Abstenção e Recall: Um Cenário Desafiador
A expectativa pela realização de uma eleição-tampão, conhecida como “suplementar”, para a escolha de um novo governador do Rio de Janeiro até o final de 2026 traz à tona desafios significativos. Os principais candidatos, Eduardo Paes (PSD), ex-prefeito da capital, e Douglas Ruas (PL), deputado estadual, enfrentam um cenário marcado pela alta abstenção e pela influência do “recall”. Em eleições semelhantes realizadas na última década em todo o país, a taxa de abstenção superou os índices observados nas eleições tradicionais, como as que acontecem em outubro.
Esse tipo de eleição é acionado quando tanto o governador quanto o vice são cassados pela Justiça Eleitoral.
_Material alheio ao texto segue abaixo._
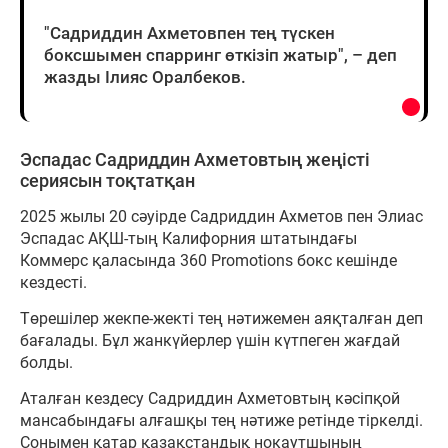
"Садриддин Ахметовпен тең түскен
боксшымен спарринг өткізіп жатыр", – деп
жазды Ілияс Оралбеков.
Эспадас Садриддин Ахметовтың жеңісті
сериясын тоқтатқан
2025 жылы 20 сәуірде Садриддин Ахметов пен Элиас
Эспадас АҚШ-тың Калифорния штатындағы
Коммерс қаласында 360 Promotions бокс кешінде
кездесті.
Төрешілер жекпе-жекті тең нәтижемен аяқталған деп
бағалады. Бұл жанкүйерлер үшін күтпеген жағдай
болды.
Аталған кездесу Садриддин Ахметовтың кәсіпқой
мансабындағы алғашқы тең нәтиже ретінде тіркелді.
Сонымен қатар қазақстандық нокаутшының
O mais recente exemplo ocorreu em 2018, no Tocantins, onde o Tribunal Superior Eleitoral (TSE) anulou a chapa de Marcelo Miranda (MDB) por captação ilícita de recursos. Na ocasião, os eleitores foram convocados a votar em junho para a eleição suplementar, e posteriormente em outubro para a eleição convencional.
Histórico de Abstenção no Rio
No Tocantins, a abstenção disparou, alcançando 30% no primeiro turno e 35% no segundo turno, que foi vencido por Mauro Carlesse, então presidente da Assembleia Legislativa que já ocupava interinamente o governo devido à cassação de Miranda. O Rio de Janeiro, por sua vez, apresenta um histórico de abstenções elevadas. Em 2022, mais de 22% dos eleitores não compareceram às urnas, resultando em um dos maiores índices de abstenção do país.
Esses dados são preocupantes para os candidatos que se destacam nas pesquisas, pois a falta de comparecimento dos eleitores pode influenciar diretamente o resultado da eleição. A experiência de pleitos anteriores indica que os candidatos que já estiveram à frente da administração estadual, ou que detinham algum controle sobre a máquina pública, tendem a obter uma vantagem significativa em eleições fora do calendário convencional.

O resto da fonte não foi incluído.